On 16 May, 1943, 19 specially modified Royal Air Force Avro Lancaster bombers of 617 squadron, crewed by a hand picked group of 133, took off carrying revolutionary bombs on a mission to destroy the impregnable Möhne, Edersee and Sorpe dams in central Germany. The mission, bomber modifications and “Upkeep” bomb were the brainchild of British aeronautical engineering genius Barnes Wallis (picture on left), who believed destroying the dams would reduce the Reich’s industrial capability, especially around steel production (a key strategic resource). 617 Squadron is still known as “The Dambusters” in honor of this mission.

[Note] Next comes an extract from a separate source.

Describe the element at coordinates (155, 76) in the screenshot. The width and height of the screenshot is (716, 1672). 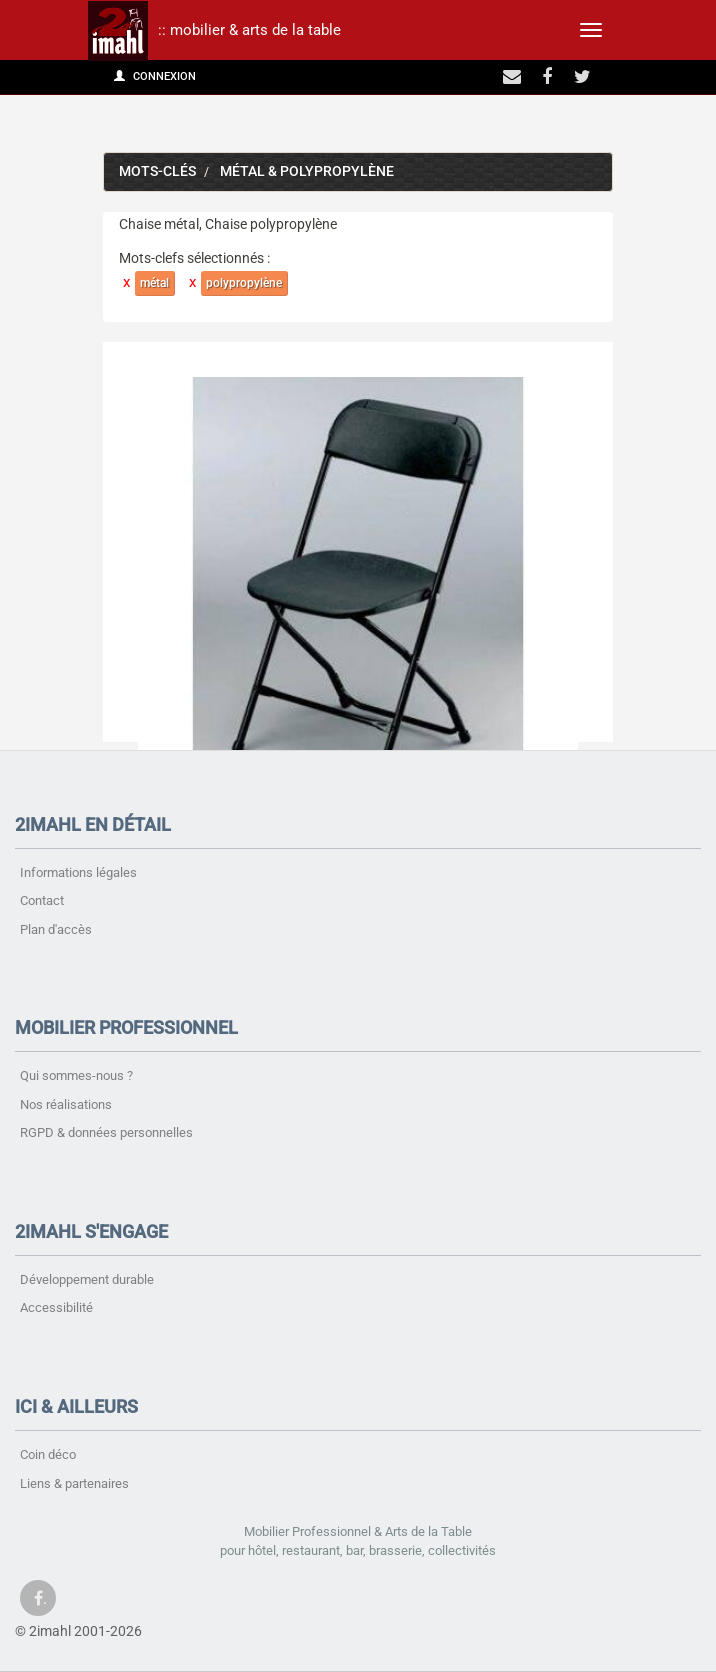 I see `Connexion` at that location.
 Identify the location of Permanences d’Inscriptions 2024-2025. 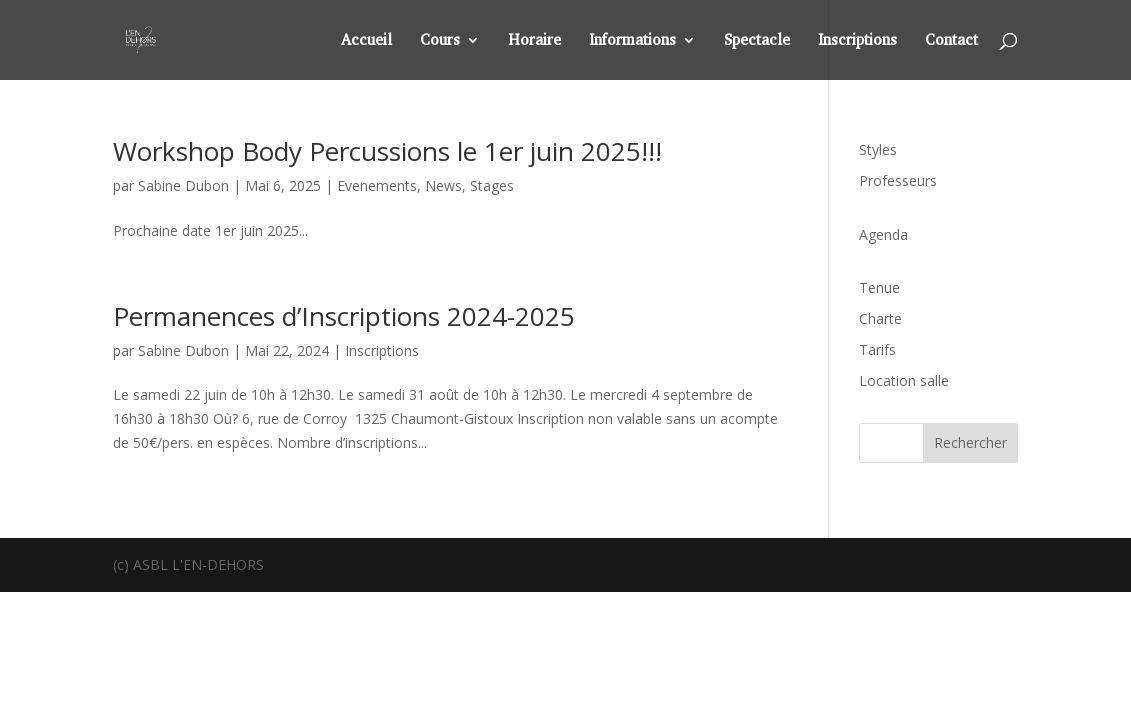 (344, 316).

The six hour night mission involved flying at tree top level over the most heavily defended stretches of German airspace (for which the crews had specially trained for weeks). On the surface, the results were spectacular – two of the three dams were breached, with significant flooding and destruction downstream. The cost was heavy – 8 of the 19 aircraft were destroyed, with some 1600 people killed (including British aircrew, and in the valley below Germans and a large group of mostly Soviet and other slave labourers). Compared to other bombing efforts of the day, the results were very impressive – compare this to the second Schweinfurt raid by the US 8th Army Air Force, where more than 600 airmen along with an unknown number of civilians (as stray bombs scattered over the city) were killed, for little to no military outcome.
Chastise had a strong effect on the theory of air power (similar to the effect the battle of Taranto had on theories of air power over the sea). It became obvious that important strategic targets could be effectively targeted by a small group of technologically sophisticated aircraft using the correct flight profiles. 617 Squadron shifted from using the large Lancaster to the much smaller Mosquito as they developed low level high accuracy attacks; and in the US, planners started to think about how to achieve strategic goals by marrying advanced aircraft that could fly singly or in small groups to weapons of dramatically increased destructive power (a problem that was solved by the development of the Hydrogen bomb, and ended with the development of the F-117A).
Like many actions during the war, the strategic value of Operation Chastise is still not well understood to this day. Due to a massive re-routing of construction and civil engineering effort by the Reich to repair the dams (they were back in operation within five weeks), there was no significant reduction in steel production as Wallis had hoped. However, those laborers would have been used in strengthening coastal defenses on the Northern French coast, so some historians argue that this led to a reduction of defenses during Operation Overlord which took place one year later, spelling the beginning of the end of the Reich.